Say the name Roeder to anyone in the Montana wool world and you'll get a reverent nod. Not only do Brent and Tracie Roeder raise Targhee sheep but Brent is the state extension specalist, their son Ben is a professional sheep shearer, and daughter Caroline is finishing up at Montana State University in Ag Economics.
This is a sheep and wool family if ever there was one.
And yet even they have struggled to find successful ways to survive since raising sheep just for wool has not been profitable. They've developed a plan to supplement that income—and as a fan of blankets and Targhee wool, I'm rather excited about this.
Working with Bartlett Yarn, Battenkill Fibers, Thistle Hill Weavers, and Lilly marsh studios, they're making beautiful blankets which they sell under the Montana Wool Company label.
Woo-hoo for Woolmark!
In just 12 days, the winner of the prestigious Woolmark Prize will be announced in Paris. This year's finalists are A. ROEGE HOVE, Bluemarble, Lagos Space Programme, MARCO RAMBALDI, MAXXIJ, Paolina Russo, R H U D E and Robyn Lynch—and you can check out their work in this short film that creates "intergenerational dialogue between iconic performance artist Joan Jonas and the next generation of leading design talent."

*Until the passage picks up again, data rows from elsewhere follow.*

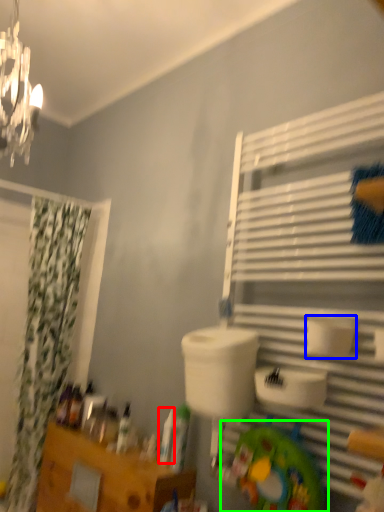 Question: Estimate the real-world distances between objects in this image. Which object is farther from toiletry (highlighted by a red box), toilet paper (highlighted by a blue box) or toy (highlighted by a green box)?

Choices:
 (A) toilet paper
 (B) toy

Answer: (A) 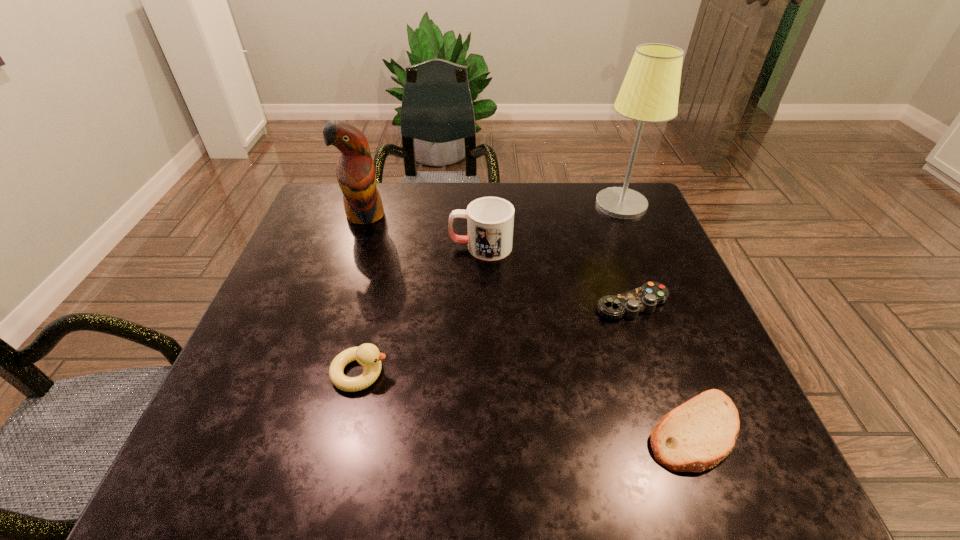 Select which object appears as the fifth closest to the table lamp. Please provide its 2D coordinates. Your answer should be formatted as a tuple, i.e. [(x, y)], where the tuple contains the x and y coordinates of a point satisfying the conditions above.

[(368, 355)]

This screenshot has width=960, height=540. I want to click on free location that satisfies the following two spatial constraints: 1. on the face of the fifth shortest object; 2. on the left side of the third nearest object, so click(336, 304).

Where is `free space that satisfies the following two spatial constraints: 1. on the back side of the third nearest object; 2. on the side of the third tallest object with the handle`? The width and height of the screenshot is (960, 540). free space that satisfies the following two spatial constraints: 1. on the back side of the third nearest object; 2. on the side of the third tallest object with the handle is located at coordinates (612, 246).

I want to click on vacant point that satisfies the following two spatial constraints: 1. on the front side of the table lamp; 2. on the side of the mug with the handle, so click(x=638, y=246).

This screenshot has width=960, height=540. In order to click on free space in the image that satisfies the following two spatial constraints: 1. on the side of the third nearest object with the handle; 2. on the left side of the fourth nearest object in this screenshot , I will do `click(481, 304)`.

Locate an element on the screen. The height and width of the screenshot is (540, 960). vacant space that satisfies the following two spatial constraints: 1. on the face of the pita bread; 2. on the left side of the fifth shortest object is located at coordinates (294, 430).

Where is `free space that satisfies the following two spatial constraints: 1. on the face of the pita bread; 2. on the left side of the second tallest object`? free space that satisfies the following two spatial constraints: 1. on the face of the pita bread; 2. on the left side of the second tallest object is located at coordinates click(294, 430). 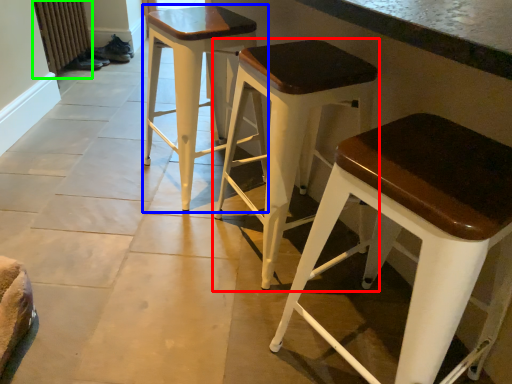 Question: Considering the real-world distances, which object is closest to stool (highlighted by a red box)? stool (highlighted by a blue box) or radiator (highlighted by a green box).

Choices:
 (A) stool
 (B) radiator

Answer: (A) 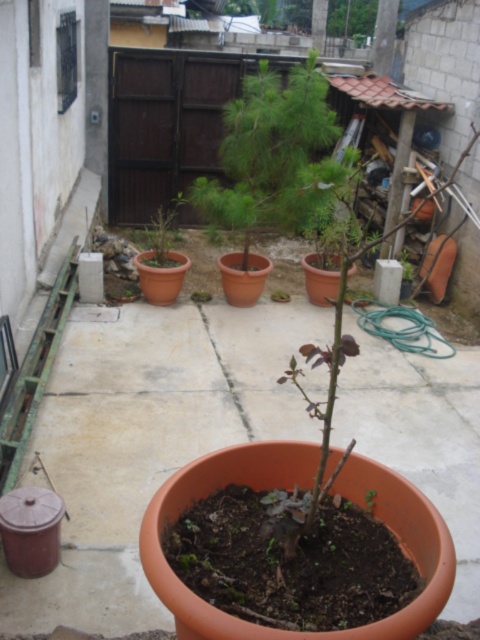 You are standing in the backyard and want to place a new potted plant exactly at the point marked by coordinates (272, 154). What object is currently located at that spot?

The green matte tree at center is located at point (272, 154).

You are a gardener who wants to ensure proper sunlight for the green matte tree at center and the matte clay pot at center. Since the tree is taller, will its shadow block the sunlight reaching the pot?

Mary Godnick wrote a sweet article about the resurgence of the local fiber movement, with a focus on small-scale sheep farming in the Adirondacks. She profiles Farmer Kirsten Liebl, who relies on the nearby Battenkill Fibers mill to spin her wool into yarn, which she then dyes herself.
By the way, Battenkill's founder Mary Jeanne Packer is also co-founder of Hudson Valley Textile Project, which strives to bring more infrastructure to make regionally produced products available for customers. And if you've been contemplating raising sheep for fiber yourself, you can learn more by attending the New York State Fiber Conference on June 11, 2023.
India may provide only about 2% of the world's wool—but those sheep carry on a regional economic and cultural legacy worth protecting. Here's some hopeful insight into what's happening in Himachal Pradesh.
Sheep rearing in Himachal Pradesh has always been a significant component of the rural economy and the most important source of livelihood for a large percentage of small and marginal farmers engaged in sheep rearing in rural and tribal regions of the state.
“It is a matter of pride that some private players are also investing in the organic certification and other certifications like Responsible Wool Standards of the Himachali wool in some parts of the state and catering to the small markets in the West,” an official spokesman said here on Sunday.
Wool Flowers in Bloom
Here's a fun story out of Roncheng in Shangdong Provence, China.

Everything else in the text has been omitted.